HOW TO COMPLETE THIS TASK
Produce a word-for-word copy of the data that follows, excluding images.

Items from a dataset
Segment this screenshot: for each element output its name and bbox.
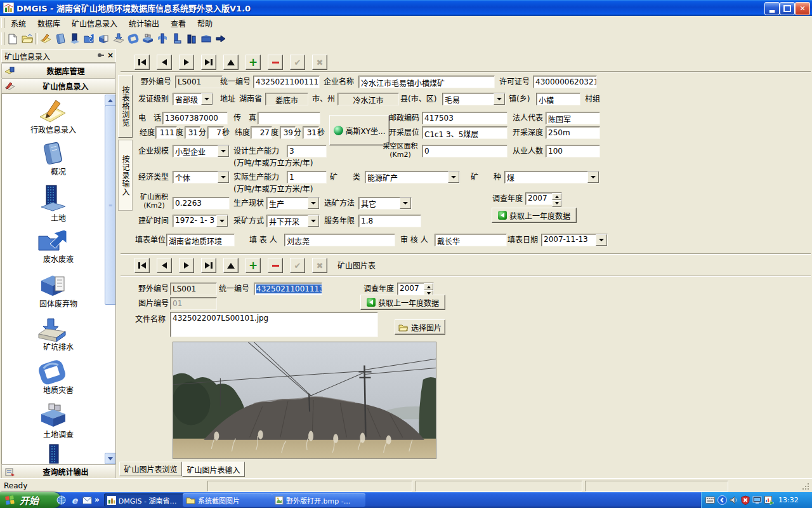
waste-water-icon[interactable] [83, 32, 96, 45]
file-name-field[interactable]: 4325022007LS00101.jpg [170, 312, 378, 337]
company-field[interactable]: 冷水江市毛易镇小横煤矿 [358, 76, 495, 88]
design-capacity-field[interactable]: 3 [287, 145, 327, 157]
get-previous-year-button[interactable]: 获取上一年度数据 [492, 208, 577, 223]
service-years-field[interactable]: 1.8 [358, 215, 421, 227]
menu-mine-info-entry[interactable]: 矿山信息录入 [66, 16, 123, 30]
vtab-table-browse[interactable]: 按表格浏览 [118, 75, 133, 138]
quick-launch-chevron-icon[interactable]: » [95, 495, 100, 504]
internet-explorer-icon[interactable]: e [69, 495, 80, 505]
sidebar-item-land-survey[interactable]: 土地调查 [23, 431, 93, 440]
keyboard-icon[interactable] [705, 497, 715, 504]
resize-grip[interactable] [802, 483, 810, 491]
sidebar-group-mine-entry[interactable]: 矿山信息录入 [1, 78, 116, 94]
goaf-area-field[interactable]: 0 [422, 145, 508, 157]
pic-no-field[interactable]: 01 [170, 297, 217, 310]
overview-icon[interactable] [54, 32, 67, 45]
nav1-top-button[interactable] [223, 55, 239, 70]
admin-info-entry-icon[interactable] [39, 32, 52, 45]
tab-picture-table-input[interactable]: 矿山图片表输入 [182, 462, 245, 477]
chart-monitor-icon[interactable] [764, 496, 774, 505]
security-alert-icon[interactable] [741, 495, 750, 505]
field-no-field[interactable]: LS001 [175, 76, 223, 88]
production-status-combo[interactable]: 生产 [266, 197, 320, 210]
sidebar-item-geo-hazard[interactable]: 地质灾害 [23, 386, 93, 396]
land-icon[interactable] [69, 32, 81, 45]
pit-drainage-icon[interactable] [112, 32, 125, 45]
sidebar-group-query-output[interactable]: 查询统计输出 [1, 464, 116, 479]
unified-no-field[interactable]: 43250211001113 [253, 76, 320, 88]
nav1-last-button[interactable] [201, 55, 216, 70]
menu-help[interactable]: 帮助 [192, 16, 218, 30]
fax-field[interactable] [258, 112, 320, 124]
nav1-prior-button[interactable] [157, 55, 172, 70]
nav2-cancel-button[interactable]: ✖ [312, 258, 327, 273]
drainage-pump-icon[interactable] [156, 32, 169, 45]
auditor-field[interactable]: 戴长华 [435, 234, 507, 246]
building-partial-icon[interactable] [46, 443, 63, 464]
build-time-combo[interactable]: 1972- 1- 3 [173, 215, 228, 227]
sidebar-item-pit-drainage[interactable]: 矿坑排水 [23, 343, 93, 352]
scrollbar-up-arrow[interactable] [105, 95, 116, 106]
volume-icon[interactable] [730, 496, 738, 504]
tab-picture-table-browse[interactable]: 矿山图片表浏览 [119, 462, 182, 476]
maximize-button[interactable] [780, 2, 795, 15]
new-file-icon[interactable] [6, 32, 19, 45]
dressing-method-combo[interactable]: 其它 [358, 197, 412, 210]
license-field[interactable]: 4300000620321 [533, 76, 597, 88]
nav1-cancel-button[interactable]: ✖ [312, 55, 327, 70]
postcode-field[interactable]: 417503 [422, 112, 508, 124]
geo-hazard-icon[interactable] [39, 359, 68, 386]
nav2-delete-button[interactable] [268, 258, 283, 273]
buildings-icon[interactable] [185, 32, 198, 45]
nav1-first-button[interactable] [134, 55, 150, 70]
sidebar-group-database[interactable]: 数据库管理 [1, 63, 116, 79]
sidebar-item-solid-waste[interactable]: 固体废弃物 [23, 300, 93, 309]
minimize-button[interactable]: ▬ [764, 2, 780, 15]
sidebar-item-waste-water[interactable]: 废水废液 [23, 255, 93, 265]
pit-drainage-icon[interactable] [37, 316, 68, 343]
town-field[interactable]: 小横 [536, 93, 580, 105]
storage-box-icon[interactable] [200, 32, 213, 45]
mining-method-combo[interactable]: 井下开采 [266, 215, 320, 227]
pic-survey-year-spinner[interactable]: 2007 [397, 283, 434, 295]
nav1-insert-button[interactable]: + [246, 55, 261, 70]
display-icon[interactable] [752, 496, 762, 504]
outlook-icon[interactable] [82, 495, 93, 505]
nav2-prior-button[interactable] [157, 258, 172, 273]
globe-icon[interactable] [56, 495, 67, 505]
taskbar-window-screenshots-folder[interactable]: 系统截图图片 [183, 493, 274, 507]
scrollbar-thumb[interactable]: ≡ [105, 105, 116, 305]
actual-capacity-field[interactable]: 1 [287, 171, 327, 184]
menu-view[interactable]: 查看 [165, 16, 192, 30]
lat-deg-field[interactable]: 27 [251, 126, 272, 139]
menu-database[interactable]: 数据库 [32, 16, 66, 30]
vtab-record-input[interactable]: 按记录输入 [118, 140, 133, 211]
nav2-post-button[interactable]: ✔ [290, 258, 305, 273]
economic-type-combo[interactable]: 个体 [173, 171, 230, 184]
column-icon[interactable] [171, 32, 183, 45]
solid-waste-icon[interactable] [98, 32, 110, 45]
nav2-top-button[interactable] [223, 258, 239, 273]
mine-class-combo[interactable]: 能源矿产 [365, 171, 460, 184]
mine-area-field[interactable]: 0.2263 [173, 197, 230, 210]
close-button[interactable]: ✕ [795, 2, 810, 15]
export-icon[interactable] [214, 32, 227, 45]
nav1-post-button[interactable]: ✔ [290, 55, 305, 70]
overview-icon[interactable] [40, 141, 65, 166]
start-button[interactable]: 开始 [0, 492, 61, 508]
sidebar-close-icon[interactable]: × [107, 51, 114, 60]
enterprise-scale-combo[interactable]: 小型企业 [173, 145, 230, 157]
legal-rep-field[interactable]: 陈国军 [546, 112, 600, 124]
lon-deg-field[interactable]: 111 [155, 126, 177, 139]
sidebar-item-overview[interactable]: 概况 [23, 168, 93, 177]
waste-water-icon[interactable] [37, 229, 68, 254]
solid-waste-icon[interactable] [40, 272, 68, 298]
mine-kind-combo[interactable]: 煤 [504, 171, 599, 184]
nav1-next-button[interactable] [179, 55, 194, 70]
mining-depth-field[interactable]: 250m [546, 126, 600, 139]
city2-field[interactable]: 冷水江市 [337, 93, 399, 105]
land-survey-icon[interactable] [40, 403, 68, 429]
nav2-next-button[interactable] [179, 258, 194, 273]
taskbar-window-bmp-file[interactable]: 野外版打开.bmp -... [272, 493, 365, 507]
admin-info-entry-icon[interactable] [39, 98, 68, 124]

PROBLEM SOLUTION
Segment this screenshot: for each element output its name and bbox.
waste-water-icon[interactable] [83, 32, 96, 45]
file-name-field[interactable]: 4325022007LS00101.jpg [170, 312, 378, 337]
company-field[interactable]: 冷水江市毛易镇小横煤矿 [358, 76, 495, 88]
design-capacity-field[interactable]: 3 [287, 145, 327, 157]
get-previous-year-button[interactable]: 获取上一年度数据 [492, 208, 577, 223]
service-years-field[interactable]: 1.8 [358, 215, 421, 227]
menu-mine-info-entry[interactable]: 矿山信息录入 [66, 16, 123, 30]
vtab-table-browse[interactable]: 按表格浏览 [118, 75, 133, 138]
quick-launch-chevron-icon[interactable]: » [95, 495, 100, 504]
internet-explorer-icon[interactable]: e [69, 495, 80, 505]
sidebar-item-land-survey[interactable]: 土地调查 [23, 431, 93, 440]
keyboard-icon[interactable] [705, 497, 715, 504]
resize-grip[interactable] [802, 483, 810, 491]
sidebar-group-mine-entry[interactable]: 矿山信息录入 [1, 78, 116, 94]
goaf-area-field[interactable]: 0 [422, 145, 508, 157]
pic-no-field[interactable]: 01 [170, 297, 217, 310]
overview-icon[interactable] [54, 32, 67, 45]
nav1-top-button[interactable] [223, 55, 239, 70]
admin-info-entry-icon[interactable] [39, 32, 52, 45]
tab-picture-table-input[interactable]: 矿山图片表输入 [182, 462, 245, 477]
chart-monitor-icon[interactable] [764, 496, 774, 505]
security-alert-icon[interactable] [741, 495, 750, 505]
field-no-field[interactable]: LS001 [175, 76, 223, 88]
production-status-combo[interactable]: 生产 [266, 197, 320, 210]
sidebar-item-geo-hazard[interactable]: 地质灾害 [23, 386, 93, 396]
land-icon[interactable] [69, 32, 81, 45]
pit-drainage-icon[interactable] [112, 32, 125, 45]
sidebar-group-query-output[interactable]: 查询统计输出 [1, 464, 116, 479]
unified-no-field[interactable]: 43250211001113 [253, 76, 320, 88]
nav1-last-button[interactable] [201, 55, 216, 70]
menu-help[interactable]: 帮助 [192, 16, 218, 30]
fax-field[interactable] [258, 112, 320, 124]
nav1-prior-button[interactable] [157, 55, 172, 70]
nav2-cancel-button[interactable]: ✖ [312, 258, 327, 273]
drainage-pump-icon[interactable] [156, 32, 169, 45]
auditor-field[interactable]: 戴长华 [435, 234, 507, 246]
building-partial-icon[interactable] [46, 443, 63, 464]
build-time-combo[interactable]: 1972- 1- 3 [173, 215, 228, 227]
sidebar-item-pit-drainage[interactable]: 矿坑排水 [23, 343, 93, 352]
scrollbar-up-arrow[interactable] [105, 95, 116, 106]
volume-icon[interactable] [730, 496, 738, 504]
tab-picture-table-browse[interactable]: 矿山图片表浏览 [119, 462, 182, 476]
maximize-button[interactable] [780, 2, 795, 15]
new-file-icon[interactable] [6, 32, 19, 45]
dressing-method-combo[interactable]: 其它 [358, 197, 412, 210]
license-field[interactable]: 4300000620321 [533, 76, 597, 88]
nav1-cancel-button[interactable]: ✖ [312, 55, 327, 70]
postcode-field[interactable]: 417503 [422, 112, 508, 124]
geo-hazard-icon[interactable] [39, 359, 68, 386]
nav2-delete-button[interactable] [268, 258, 283, 273]
buildings-icon[interactable] [185, 32, 198, 45]
nav1-first-button[interactable] [134, 55, 150, 70]
sidebar-group-database[interactable]: 数据库管理 [1, 63, 116, 79]
sidebar-item-solid-waste[interactable]: 固体废弃物 [23, 300, 93, 309]
minimize-button[interactable]: ▬ [764, 2, 780, 15]
sidebar-item-waste-water[interactable]: 废水废液 [23, 255, 93, 265]
pit-drainage-icon[interactable] [37, 316, 68, 343]
town-field[interactable]: 小横 [536, 93, 580, 105]
storage-box-icon[interactable] [200, 32, 213, 45]
mining-method-combo[interactable]: 井下开采 [266, 215, 320, 227]
pic-survey-year-spinner[interactable]: 2007 [397, 283, 434, 295]
nav1-insert-button[interactable]: + [246, 55, 261, 70]
display-icon[interactable] [752, 496, 762, 504]
outlook-icon[interactable] [82, 495, 93, 505]
nav2-prior-button[interactable] [157, 258, 172, 273]
globe-icon[interactable] [56, 495, 67, 505]
taskbar-window-screenshots-folder[interactable]: 系统截图图片 [183, 493, 274, 507]
scrollbar-thumb[interactable]: ≡ [105, 105, 116, 305]
actual-capacity-field[interactable]: 1 [287, 171, 327, 184]
menu-view[interactable]: 查看 [165, 16, 192, 30]
lat-deg-field[interactable]: 27 [251, 126, 272, 139]
menu-database[interactable]: 数据库 [32, 16, 66, 30]
vtab-record-input[interactable]: 按记录输入 [118, 140, 133, 211]
nav2-post-button[interactable]: ✔ [290, 258, 305, 273]
economic-type-combo[interactable]: 个体 [173, 171, 230, 184]
column-icon[interactable] [171, 32, 183, 45]
solid-waste-icon[interactable] [98, 32, 110, 45]
nav2-top-button[interactable] [223, 258, 239, 273]
mine-class-combo[interactable]: 能源矿产 [365, 171, 460, 184]
mine-area-field[interactable]: 0.2263 [173, 197, 230, 210]
close-button[interactable]: ✕ [795, 2, 810, 15]
export-icon[interactable] [214, 32, 227, 45]
nav1-post-button[interactable]: ✔ [290, 55, 305, 70]
overview-icon[interactable] [40, 141, 65, 166]
start-button[interactable]: 开始 [0, 492, 61, 508]
sidebar-close-icon[interactable]: × [107, 51, 114, 60]
enterprise-scale-combo[interactable]: 小型企业 [173, 145, 230, 157]
legal-rep-field[interactable]: 陈国军 [546, 112, 600, 124]
lon-deg-field[interactable]: 111 [155, 126, 177, 139]
sidebar-item-overview[interactable]: 概况 [23, 168, 93, 177]
waste-water-icon[interactable] [37, 229, 68, 254]
solid-waste-icon[interactable] [40, 272, 68, 298]
mine-kind-combo[interactable]: 煤 [504, 171, 599, 184]
nav1-next-button[interactable] [179, 55, 194, 70]
mining-depth-field[interactable]: 250m [546, 126, 600, 139]
city2-field[interactable]: 冷水江市 [337, 93, 399, 105]
land-survey-icon[interactable] [40, 403, 68, 429]
nav2-next-button[interactable] [179, 258, 194, 273]
taskbar-window-bmp-file[interactable]: 野外版打开.bmp -... [272, 493, 365, 507]
admin-info-entry-icon[interactable] [39, 98, 68, 124]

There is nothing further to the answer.